◆ TO DO ◆
Count the lines below that hold "Lago". Give the number without comment.

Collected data
_ _ _ _ _

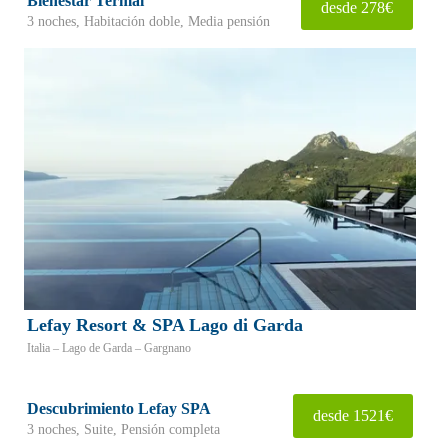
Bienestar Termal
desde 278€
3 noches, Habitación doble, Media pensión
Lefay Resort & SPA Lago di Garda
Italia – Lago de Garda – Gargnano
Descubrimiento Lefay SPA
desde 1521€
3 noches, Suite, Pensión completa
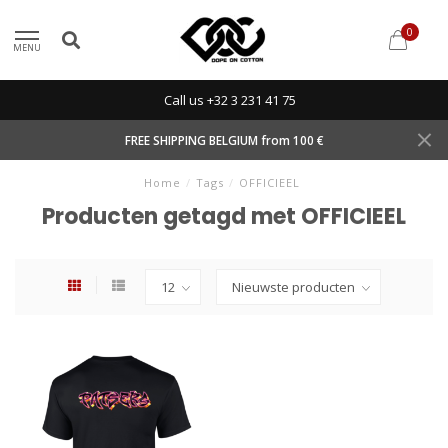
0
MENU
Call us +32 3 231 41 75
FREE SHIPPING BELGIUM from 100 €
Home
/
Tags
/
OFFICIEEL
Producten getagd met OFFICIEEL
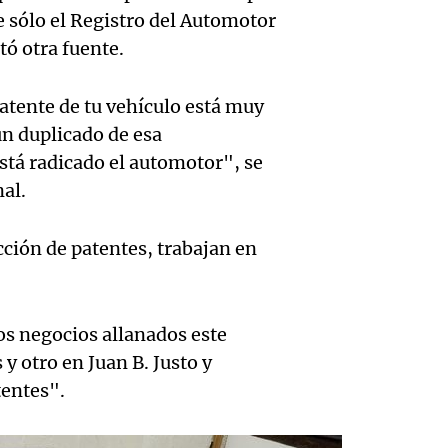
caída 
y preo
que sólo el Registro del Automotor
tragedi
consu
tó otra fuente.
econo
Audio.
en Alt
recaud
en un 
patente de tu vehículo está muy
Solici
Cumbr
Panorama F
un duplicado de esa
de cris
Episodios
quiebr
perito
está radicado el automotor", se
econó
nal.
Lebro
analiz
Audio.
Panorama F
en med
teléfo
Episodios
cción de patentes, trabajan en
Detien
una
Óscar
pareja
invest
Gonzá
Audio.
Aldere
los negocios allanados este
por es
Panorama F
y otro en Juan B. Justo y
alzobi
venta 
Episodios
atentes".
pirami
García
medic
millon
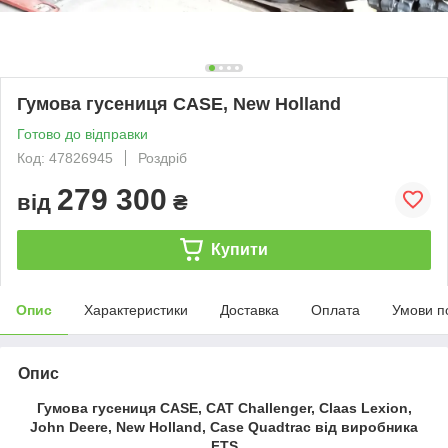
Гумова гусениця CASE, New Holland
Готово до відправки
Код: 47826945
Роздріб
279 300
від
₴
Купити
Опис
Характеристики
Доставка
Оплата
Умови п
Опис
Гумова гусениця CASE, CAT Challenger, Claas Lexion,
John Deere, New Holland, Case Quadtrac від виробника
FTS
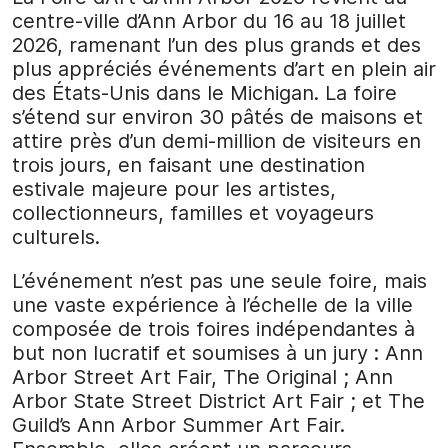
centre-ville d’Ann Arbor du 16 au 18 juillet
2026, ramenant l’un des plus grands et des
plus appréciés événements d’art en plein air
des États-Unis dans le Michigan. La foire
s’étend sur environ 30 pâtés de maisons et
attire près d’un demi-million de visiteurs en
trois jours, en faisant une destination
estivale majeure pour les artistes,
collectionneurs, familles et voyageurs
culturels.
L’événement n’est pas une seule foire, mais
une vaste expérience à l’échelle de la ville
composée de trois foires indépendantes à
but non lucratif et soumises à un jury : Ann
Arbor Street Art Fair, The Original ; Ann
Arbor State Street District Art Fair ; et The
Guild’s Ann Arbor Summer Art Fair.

_ _ _ _ _

◆ ANSWER TO THIS PROBLEM ◆
2